Work to be completed
Repeat all of the records exactly, leaving out the pictures.

Recorded data
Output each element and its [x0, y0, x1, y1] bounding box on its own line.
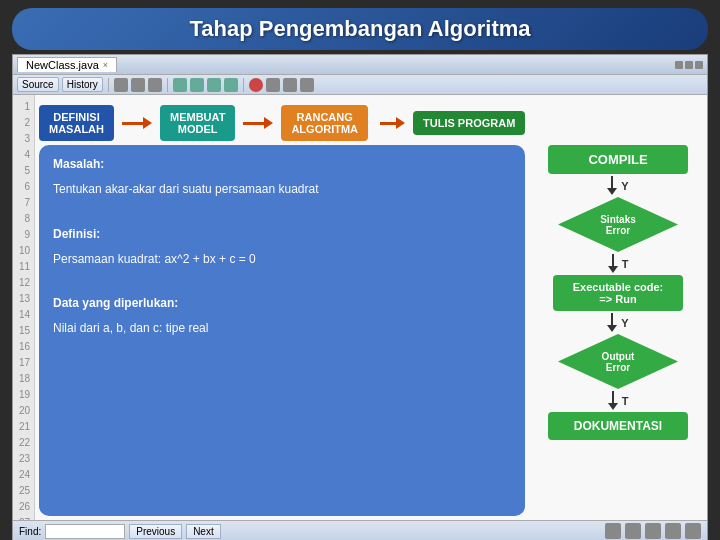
bottom-icon-1[interactable]: [605, 523, 621, 539]
arrow-1: [122, 117, 152, 129]
definisi-box: DEFINISIMASALAH: [39, 105, 114, 141]
find-next-button[interactable]: Next: [186, 524, 221, 539]
line-number: 8: [17, 211, 30, 227]
ide-body: 1 2 3 4 5 6 7 8 9 10 11 12 13 14 15 16 1…: [13, 95, 707, 520]
arrow-v-line-2: [612, 254, 614, 266]
exec-line2: => Run: [599, 293, 636, 305]
rancang-label: RANCANGALGORITMA: [291, 111, 358, 135]
title-banner: Tahap Pengembangan Algoritma: [12, 8, 708, 50]
tab-label: NewClass.java: [26, 59, 99, 71]
bottom-icon-3[interactable]: [645, 523, 661, 539]
line-number: 9: [17, 227, 30, 243]
line-number: 16: [17, 339, 30, 355]
find-label: Find:: [19, 526, 41, 537]
toolbar-icon-7[interactable]: [224, 78, 238, 92]
toolbar-icon-6[interactable]: [207, 78, 221, 92]
bottom-icons: [605, 523, 701, 539]
line-number: 19: [17, 387, 30, 403]
toolbar-sep-2: [167, 78, 168, 92]
definisi-label: DEFINISIMASALAH: [49, 111, 104, 135]
dokumentasi-box: DOKUMENTASI: [548, 412, 688, 440]
sintaks-label: SintaksError: [600, 214, 636, 236]
arrow-v-line-4: [612, 391, 614, 403]
toolbar-icon-8[interactable]: [266, 78, 280, 92]
line-number: 1: [17, 99, 30, 115]
sintaks-diamond: SintaksError: [558, 197, 678, 252]
toolbar-icon-4[interactable]: [173, 78, 187, 92]
top-flow: DEFINISIMASALAH MEMBUATMODEL RANCANGALGO…: [39, 99, 703, 145]
line-number: 5: [17, 163, 30, 179]
line-number: 21: [17, 419, 30, 435]
arrow-v-head-4: [608, 403, 618, 410]
toolbar-icon-10[interactable]: [300, 78, 314, 92]
compile-box: COMPILE: [548, 145, 688, 174]
arrow-v-head-2: [608, 266, 618, 273]
bent-arrow-head: [396, 117, 405, 129]
find-prev-button[interactable]: Previous: [129, 524, 182, 539]
arrow-v-head-1: [607, 188, 617, 195]
stop-icon[interactable]: [249, 78, 263, 92]
t-label-2: T: [622, 395, 629, 407]
arrow-v-head-3: [607, 325, 617, 332]
line-number: 7: [17, 195, 30, 211]
arrow-2: [243, 117, 273, 129]
tulis-box: TULIS PROGRAM: [413, 111, 525, 135]
line-number: 11: [17, 259, 30, 275]
toolbar-sep-1: [108, 78, 109, 92]
line-number: 6: [17, 179, 30, 195]
arrow-head-2: [264, 117, 273, 129]
arrow-head-1: [143, 117, 152, 129]
line-number: 10: [17, 243, 30, 259]
definisi-title: Definisi:: [53, 205, 511, 243]
line-number: 25: [17, 483, 30, 499]
membuat-box: MEMBUATMODEL: [160, 105, 235, 141]
toolbar-icon-3[interactable]: [148, 78, 162, 92]
find-input[interactable]: [45, 524, 125, 539]
line-number: 12: [17, 275, 30, 291]
toolbar-icon-5[interactable]: [190, 78, 204, 92]
data-body: Nilai dari a, b, dan c: tipe real: [53, 319, 511, 338]
ide-window: NewClass.java × Source History 1: [12, 54, 708, 540]
toolbar-icon-1[interactable]: [114, 78, 128, 92]
line-number: 26: [17, 499, 30, 515]
y-label-1: Y: [621, 180, 628, 192]
y-label-2: Y: [621, 317, 628, 329]
right-flowchart: COMPILE Y SintaksError: [533, 145, 703, 516]
line-number: 17: [17, 355, 30, 371]
arrow-exec-to-output: Y: [548, 313, 688, 332]
exec-line1: Executable code:: [573, 281, 663, 293]
bent-arrow-line: [380, 122, 396, 125]
bottom-icon-5[interactable]: [685, 523, 701, 539]
ide-tab[interactable]: NewClass.java ×: [17, 57, 117, 72]
arrow-line-1: [122, 122, 143, 125]
content-area: Masalah: Tentukan akar-akar dari suatu p…: [39, 145, 703, 516]
source-button[interactable]: Source: [17, 77, 59, 92]
ide-titlebar: NewClass.java ×: [13, 55, 707, 75]
ide-bottom-bar: Find: Previous Next: [13, 520, 707, 540]
bottom-icon-2[interactable]: [625, 523, 641, 539]
line-number: 15: [17, 323, 30, 339]
line-number: 22: [17, 435, 30, 451]
line-number: 23: [17, 451, 30, 467]
arrow-line-2: [243, 122, 264, 125]
line-number: 24: [17, 467, 30, 483]
find-bar: Find: Previous Next: [19, 524, 221, 539]
tulis-label: TULIS PROGRAM: [423, 117, 515, 129]
bottom-icon-4[interactable]: [665, 523, 681, 539]
toolbar-icon-9[interactable]: [283, 78, 297, 92]
rancang-box: RANCANGALGORITMA: [281, 105, 368, 141]
line-numbers: 1 2 3 4 5 6 7 8 9 10 11 12 13 14 15 16 1…: [13, 95, 35, 520]
data-title: Data yang diperlukan:: [53, 275, 511, 313]
arrow-v-line-3: [611, 313, 613, 325]
nav-dot-3: [695, 61, 703, 69]
left-panel: Masalah: Tentukan akar-akar dari suatu p…: [39, 145, 525, 516]
membuat-label: MEMBUATMODEL: [170, 111, 225, 135]
sintaks-diamond-wrapper: SintaksError: [558, 197, 678, 252]
arrow-output-to-dok: T: [548, 391, 688, 410]
nav-dots: [675, 61, 703, 69]
toolbar-icon-2[interactable]: [131, 78, 145, 92]
output-diamond-wrapper: OutputError: [558, 334, 678, 389]
line-number: 4: [17, 147, 30, 163]
tab-close-icon[interactable]: ×: [103, 60, 108, 70]
history-button[interactable]: History: [62, 77, 103, 92]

Response below
Output each element and its [x0, y0, x1, y1] bounding box on its own line.
bottom-icon-1[interactable]: [605, 523, 621, 539]
arrow-1: [122, 117, 152, 129]
definisi-box: DEFINISIMASALAH: [39, 105, 114, 141]
find-next-button[interactable]: Next: [186, 524, 221, 539]
line-number: 8: [17, 211, 30, 227]
ide-body: 1 2 3 4 5 6 7 8 9 10 11 12 13 14 15 16 1…: [13, 95, 707, 520]
arrow-v-line-2: [612, 254, 614, 266]
exec-line2: => Run: [599, 293, 636, 305]
rancang-label: RANCANGALGORITMA: [291, 111, 358, 135]
title-banner: Tahap Pengembangan Algoritma: [12, 8, 708, 50]
tab-label: NewClass.java: [26, 59, 99, 71]
bottom-icon-3[interactable]: [645, 523, 661, 539]
line-number: 9: [17, 227, 30, 243]
line-number: 16: [17, 339, 30, 355]
find-label: Find:: [19, 526, 41, 537]
toolbar-icon-7[interactable]: [224, 78, 238, 92]
toolbar-icon-6[interactable]: [207, 78, 221, 92]
bottom-icons: [605, 523, 701, 539]
line-number: 19: [17, 387, 30, 403]
toolbar-sep-2: [167, 78, 168, 92]
definisi-label: DEFINISIMASALAH: [49, 111, 104, 135]
dokumentasi-box: DOKUMENTASI: [548, 412, 688, 440]
sintaks-label: SintaksError: [600, 214, 636, 236]
arrow-v-line-4: [612, 391, 614, 403]
toolbar-icon-8[interactable]: [266, 78, 280, 92]
line-number: 1: [17, 99, 30, 115]
sintaks-diamond: SintaksError: [558, 197, 678, 252]
toolbar-icon-4[interactable]: [173, 78, 187, 92]
top-flow: DEFINISIMASALAH MEMBUATMODEL RANCANGALGO…: [39, 99, 703, 145]
line-number: 5: [17, 163, 30, 179]
line-number: 21: [17, 419, 30, 435]
arrow-v-head-4: [608, 403, 618, 410]
toolbar-icon-10[interactable]: [300, 78, 314, 92]
compile-box: COMPILE: [548, 145, 688, 174]
arrow-v-head-2: [608, 266, 618, 273]
bent-arrow-head: [396, 117, 405, 129]
find-prev-button[interactable]: Previous: [129, 524, 182, 539]
arrow-v-head-1: [607, 188, 617, 195]
stop-icon[interactable]: [249, 78, 263, 92]
t-label-2: T: [622, 395, 629, 407]
arrow-v-head-3: [607, 325, 617, 332]
line-number: 7: [17, 195, 30, 211]
arrow-2: [243, 117, 273, 129]
tulis-box: TULIS PROGRAM: [413, 111, 525, 135]
line-number: 11: [17, 259, 30, 275]
toolbar-sep-1: [108, 78, 109, 92]
line-number: 6: [17, 179, 30, 195]
arrow-head-2: [264, 117, 273, 129]
arrow-head-1: [143, 117, 152, 129]
line-number: 10: [17, 243, 30, 259]
definisi-title: Definisi:: [53, 205, 511, 243]
line-number: 25: [17, 483, 30, 499]
membuat-box: MEMBUATMODEL: [160, 105, 235, 141]
toolbar-icon-3[interactable]: [148, 78, 162, 92]
find-input[interactable]: [45, 524, 125, 539]
line-number: 12: [17, 275, 30, 291]
toolbar-icon-5[interactable]: [190, 78, 204, 92]
data-body: Nilai dari a, b, dan c: tipe real: [53, 319, 511, 338]
ide-window: NewClass.java × Source History 1: [12, 54, 708, 540]
toolbar-icon-1[interactable]: [114, 78, 128, 92]
line-number: 26: [17, 499, 30, 515]
y-label-1: Y: [621, 180, 628, 192]
y-label-2: Y: [621, 317, 628, 329]
right-flowchart: COMPILE Y SintaksError: [533, 145, 703, 516]
line-number: 17: [17, 355, 30, 371]
arrow-exec-to-output: Y: [548, 313, 688, 332]
exec-line1: Executable code:: [573, 281, 663, 293]
bent-arrow-line: [380, 122, 396, 125]
bottom-icon-5[interactable]: [685, 523, 701, 539]
ide-tab[interactable]: NewClass.java ×: [17, 57, 117, 72]
arrow-line-1: [122, 122, 143, 125]
content-area: Masalah: Tentukan akar-akar dari suatu p…: [39, 145, 703, 516]
source-button[interactable]: Source: [17, 77, 59, 92]
ide-titlebar: NewClass.java ×: [13, 55, 707, 75]
ide-bottom-bar: Find: Previous Next: [13, 520, 707, 540]
bottom-icon-2[interactable]: [625, 523, 641, 539]
line-number: 15: [17, 323, 30, 339]
line-number: 22: [17, 435, 30, 451]
line-number: 23: [17, 451, 30, 467]
arrow-line-2: [243, 122, 264, 125]
line-number: 24: [17, 467, 30, 483]
find-bar: Find: Previous Next: [19, 524, 221, 539]
tulis-label: TULIS PROGRAM: [423, 117, 515, 129]
bottom-icon-4[interactable]: [665, 523, 681, 539]
toolbar-icon-9[interactable]: [283, 78, 297, 92]
rancang-box: RANCANGALGORITMA: [281, 105, 368, 141]
line-numbers: 1 2 3 4 5 6 7 8 9 10 11 12 13 14 15 16 1…: [13, 95, 35, 520]
data-title: Data yang diperlukan:: [53, 275, 511, 313]
arrow-v-line-3: [611, 313, 613, 325]
nav-dot-3: [695, 61, 703, 69]
left-panel: Masalah: Tentukan akar-akar dari suatu p…: [39, 145, 525, 516]
membuat-label: MEMBUATMODEL: [170, 111, 225, 135]
sintaks-diamond-wrapper: SintaksError: [558, 197, 678, 252]
arrow-output-to-dok: T: [548, 391, 688, 410]
nav-dots: [675, 61, 703, 69]
toolbar-icon-2[interactable]: [131, 78, 145, 92]
output-diamond-wrapper: OutputError: [558, 334, 678, 389]
line-number: 4: [17, 147, 30, 163]
tab-close-icon[interactable]: ×: [103, 60, 108, 70]
history-button[interactable]: History: [62, 77, 103, 92]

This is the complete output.